# HOW TO COMPLETE THIS TASK
Would you repeat the entries below exactly and omit the pictures?

# INFORMATION PROVIDED
* * *

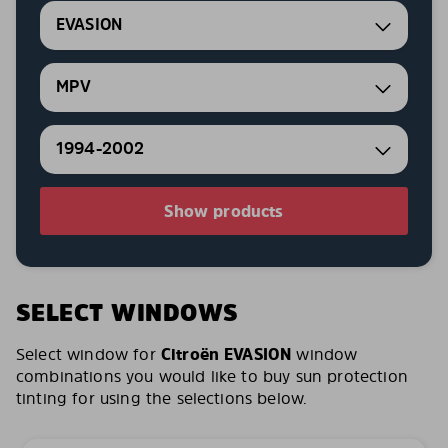
EVASION
MPV
1994-2002
Show products
SELECT WINDOWS
Select window for
Citroën EVASION
window
combinations you would like to buy sun protection
tinting for using the selections below.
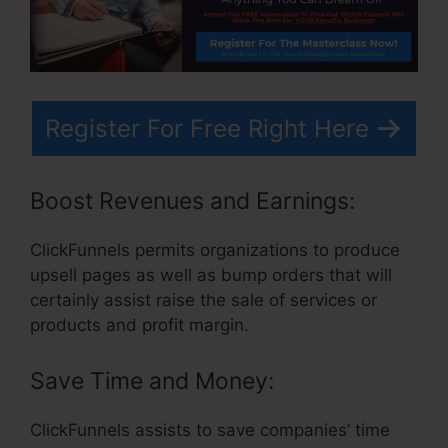
Register For Free Right Here
Boost Revenues and Earnings:
ClickFunnels permits organizations to produce
upsell pages as well as bump orders that will
certainly assist raise the sale of services or
products and profit margin.
Save Time and Money:
ClickFunnels assists to save companies’ time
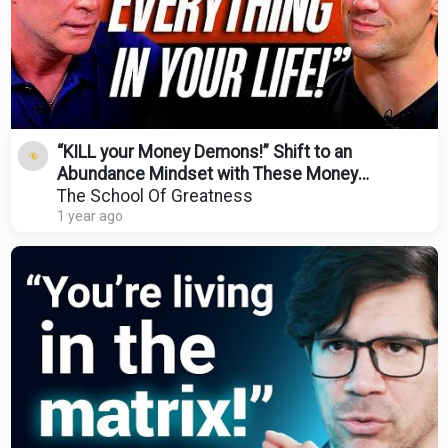
“KILL your Money Demons!” Shift to an
Abundance Mindset with These Money
Lessons! w/ Mark Matson
The School Of Greatness
1 year ago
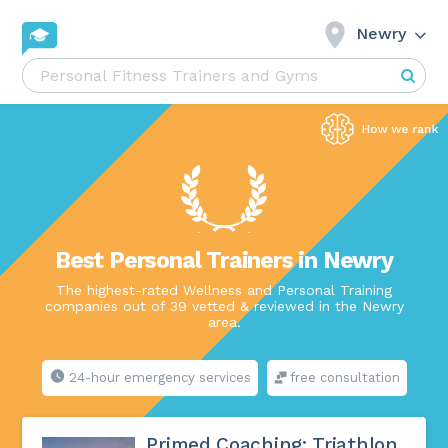
Newry
Best Personal Trainers in Newry
The highest-rated Wellness and Personal Training
companies out of 39 vetted & reviewed in the Newry
area.
24-hour emergency services
free consultation
Primed Coaching: Triathlon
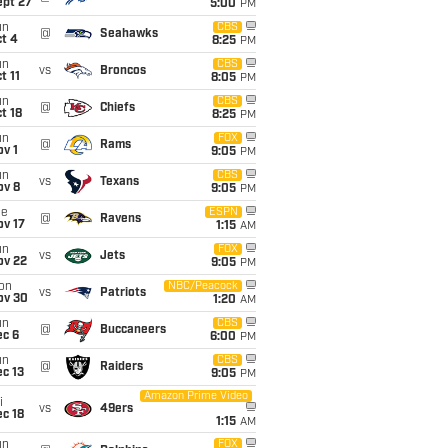
ept 27
5:00
PM
un
CBS
@
Seahawks
t 4
8:25
PM
un
CBS
vs
Broncos
t 11
8:05
PM
un
CBS
@
Chiefs
t 18
8:25
PM
un
FOX
@
Rams
v 1
9:05
PM
un
CBS
vs
Texans
ov 8
9:05
PM
ue
ESPN
@
Ravens
ov 17
1:15
AM
un
FOX
vs
Jets
ov 22
9:05
PM
on
NBC/Peacock
vs
Patriots
ov 30
1:20
AM
un
CBS
@
Buccaneers
ec 6
6:00
PM
un
CBS
@
Raiders
c 13
9:05
PM
Amazon Prime Video
i
vs
49ers
c 18
1:15
AM
un
FOX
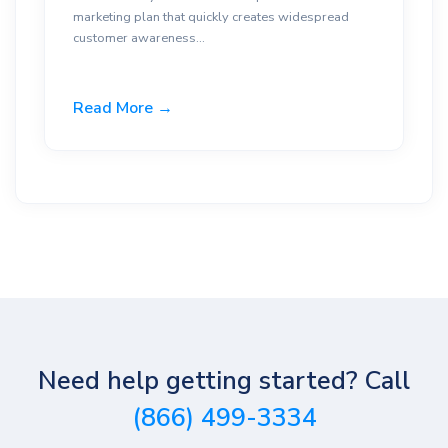
marketing plan that quickly creates widespread
customer awareness...
Read More →
Need help getting started? Call
(866) 499-3334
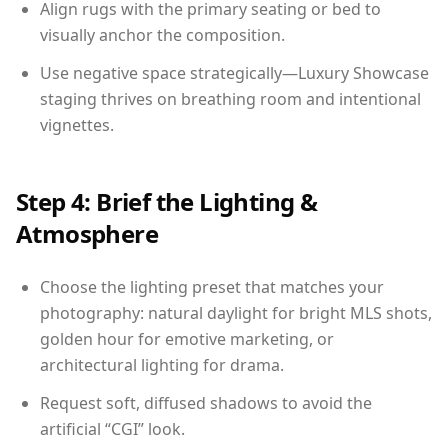
Align rugs with the primary seating or bed to
visually anchor the composition.
Use negative space strategically—Luxury Showcase
staging thrives on breathing room and intentional
vignettes.
Step 4: Brief the Lighting &
Atmosphere
Choose the lighting preset that matches your
photography: natural daylight for bright MLS shots,
golden hour for emotive marketing, or
architectural lighting for drama.
Request soft, diffused shadows to avoid the
artificial “CGI” look.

* * *

# RESPONSE TO THIS TASK
EVASION
MPV
1994-2002
Show products
SELECT WINDOWS
Select window for
Citroën EVASION
window
combinations you would like to buy sun protection
tinting for using the selections below.
Register For Free Right Here
Boost Revenues and Earnings:
ClickFunnels permits organizations to produce
upsell pages as well as bump orders that will
certainly assist raise the sale of services or
products and profit margin.
Save Time and Money:
ClickFunnels assists to save companies’ time
“KILL your Money Demons!” Shift to an
Abundance Mindset with These Money
Lessons! w/ Mark Matson
The School Of Greatness
1 year ago
Newry
Best Personal Trainers in Newry
The highest-rated Wellness and Personal Training
companies out of 39 vetted & reviewed in the Newry
area.
24-hour emergency services
free consultation
Primed Coaching: Triathlon
ept 27
5:00
PM
un
CBS
@
Seahawks
t 4
8:25
PM
un
CBS
vs
Broncos
t 11
8:05
PM
un
CBS
@
Chiefs
t 18
8:25
PM
un
FOX
@
Rams
v 1
9:05
PM
un
CBS
vs
Texans
ov 8
9:05
PM
ue
ESPN
@
Ravens
ov 17
1:15
AM
un
FOX
vs
Jets
ov 22
9:05
PM
on
NBC/Peacock
vs
Patriots
ov 30
1:20
AM
un
CBS
@
Buccaneers
ec 6
6:00
PM
un
CBS
@
Raiders
c 13
9:05
PM
Amazon Prime Video
i
vs
49ers
c 18
1:15
AM
un
FOX
marketing plan that quickly creates widespread
customer awareness...
Read More →
Need help getting started? Call
(866) 499-3334
Align rugs with the primary seating or bed to
visually anchor the composition.
Use negative space strategically—Luxury Showcase
staging thrives on breathing room and intentional
vignettes.
Step 4: Brief the Lighting &
Atmosphere
Choose the lighting preset that matches your
photography: natural daylight for bright MLS shots,
golden hour for emotive marketing, or
architectural lighting for drama.
Request soft, diffused shadows to avoid the
artificial “CGI” look.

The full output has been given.